St. Helena – A 10 Year Reflection of a Fabulous Island

St. Helena – A very, very distant land

It is ten years today since I departed from Cape Town on the RMS St. Helena, one of the world’s last working Royal Mail ships, for the six-day run to the remote island of St. Helena. I like remote and unusual places, and adding St. Helena to my list of Odd Islands had been a long held dream.

RMS St Helena

The island is one of the last vestiges of the British Empire; home to Napoleon in his final years of exile, and in its time, a vital chandlering port for the trade between Europe and both South America and Asia. Commerce and technology have made the island’s original purposes void, and today, the island sits quietly in the South Atlantic Ocean waiting for the few visitors that reach its shores.

At the time, there was no airport. One was being constructed by a South African company, whose chief engineer was on board the ship with us.

“Sixteen days for a five-hour meeting”, he complained; such was St. Helena’s isolation.

To compound his problems, the jetty at Jamestown is accessed through a 17th century gate, roughly the size of a garage door, and a Grade I listed building. Consequently, the airport had to be constructed in steps, with no piece bigger than this Georgian gate.

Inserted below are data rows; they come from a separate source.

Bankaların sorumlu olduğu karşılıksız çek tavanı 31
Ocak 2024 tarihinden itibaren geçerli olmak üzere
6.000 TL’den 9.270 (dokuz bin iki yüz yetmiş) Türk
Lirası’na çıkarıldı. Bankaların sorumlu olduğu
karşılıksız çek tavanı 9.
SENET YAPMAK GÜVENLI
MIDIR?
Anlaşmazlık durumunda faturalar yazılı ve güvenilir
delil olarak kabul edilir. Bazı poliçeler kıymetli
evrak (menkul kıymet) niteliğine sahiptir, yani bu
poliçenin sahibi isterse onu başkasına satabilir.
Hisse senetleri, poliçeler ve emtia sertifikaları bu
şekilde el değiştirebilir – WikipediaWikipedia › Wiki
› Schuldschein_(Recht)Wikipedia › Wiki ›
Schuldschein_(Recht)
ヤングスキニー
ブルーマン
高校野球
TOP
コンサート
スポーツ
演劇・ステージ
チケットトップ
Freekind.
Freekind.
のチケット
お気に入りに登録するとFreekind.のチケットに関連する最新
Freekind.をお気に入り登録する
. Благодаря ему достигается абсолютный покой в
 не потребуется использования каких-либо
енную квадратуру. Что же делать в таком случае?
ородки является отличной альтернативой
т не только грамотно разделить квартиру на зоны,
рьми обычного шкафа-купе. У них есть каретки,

The Doorway in Jamestown Harbour

It worked, and today there are weekly flights connecting the island to Cape Town, and the ship has been sold to an Arctic research group.

The island, however, remains extraordinary.

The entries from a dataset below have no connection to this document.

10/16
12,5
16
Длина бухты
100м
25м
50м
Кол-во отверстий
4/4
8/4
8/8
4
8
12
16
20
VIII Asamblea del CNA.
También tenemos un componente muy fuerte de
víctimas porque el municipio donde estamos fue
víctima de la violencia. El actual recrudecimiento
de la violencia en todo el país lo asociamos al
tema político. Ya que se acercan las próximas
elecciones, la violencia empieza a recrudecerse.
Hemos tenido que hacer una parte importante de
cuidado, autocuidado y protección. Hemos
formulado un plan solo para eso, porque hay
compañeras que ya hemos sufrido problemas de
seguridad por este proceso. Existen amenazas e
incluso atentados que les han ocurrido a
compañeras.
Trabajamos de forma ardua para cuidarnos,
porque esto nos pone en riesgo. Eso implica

Socially isolated and geographically distinctive, St. Helena is a remarkable place to visit. There are only slightly over 4,000 residents, including a “real” French consulate marking Longwood, Napoleon’s residence in exile and for ever French soil. Possibly the most curios diplomatic post that the French government offers.

Napoleon's Death Bed
Napoleon’s Death Bed

There is a British governor, and a local council seeing over the island’s affairs, and in general, it is a community that behaves itself well and minds its local economy effectively.

The capital, Jamestown, is a marvellous town. Lying in the cleft of two steep hills, it runs two kilometres back from the sea, and is a delightful example of Georgian architecture, unchanged in character for centuries.

Jamestown
Jamestown

It is an island with a diameter of approximately eight kilometres and the widest point. Cutting across the island, one moves from arid desert to lush pastoral land to heavier flora to cloud forest and back along this same spectrum until one reaches the arid coastline once more.

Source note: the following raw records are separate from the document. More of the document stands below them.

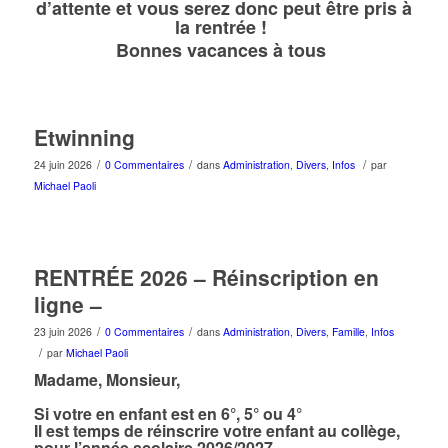
d’attente et vous serez donc peut être pris à
la rentrée !
Bonnes vacances à tous
Etwinning
/
/
/
24 juin 2026
0 Commentaires
dans
Administration
,
Divers
,
Infos
par
Michael Paoli
RENTRÉE 2026 – Réinscription en
ligne –
/
/
23 juin 2026
0 Commentaires
dans
Administration
,
Divers
,
Famille
,
Infos
/
par
Michael Paoli
Madame, Monsieur,
Si votre en enfant est en
6°, 5° ou 4°
Il est temps de réinscrire votre enfant au collège,
pour l’année scolaire 2026/2027.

I have absolutely no idea how this happens but can only surmise that it is a function of the island’s volcanic heritage, its consequential rugged (and unutterably gorgeous) topography and the mystical powers of wind/sun/rain on this isolated piece of land. Whatever the cause, St. Helena offers a wider variety of landscapes within a small region than one could dream possible.

The island is really a paradise for walkers, and there are about twenty different, well-mapped and adequately signed walking paths; from “difficult” challenges, walking along the spine of land linking two major peaks with one foot on each slope, to “easy” walks through the gentle, pastoral countryside there are outings to suit all.

St. Helena Countryside
St. Helena Countryside

It is a strange countryside in many ways because although there are animals, and the normal atmosphere of the “countryside”, there is little activity. Although there are cows, all milk is imported; there are goats, and have been since the Portuguese introduced them in the 1500s, but not an ounce of chevre; there are fields, but limited vegetables.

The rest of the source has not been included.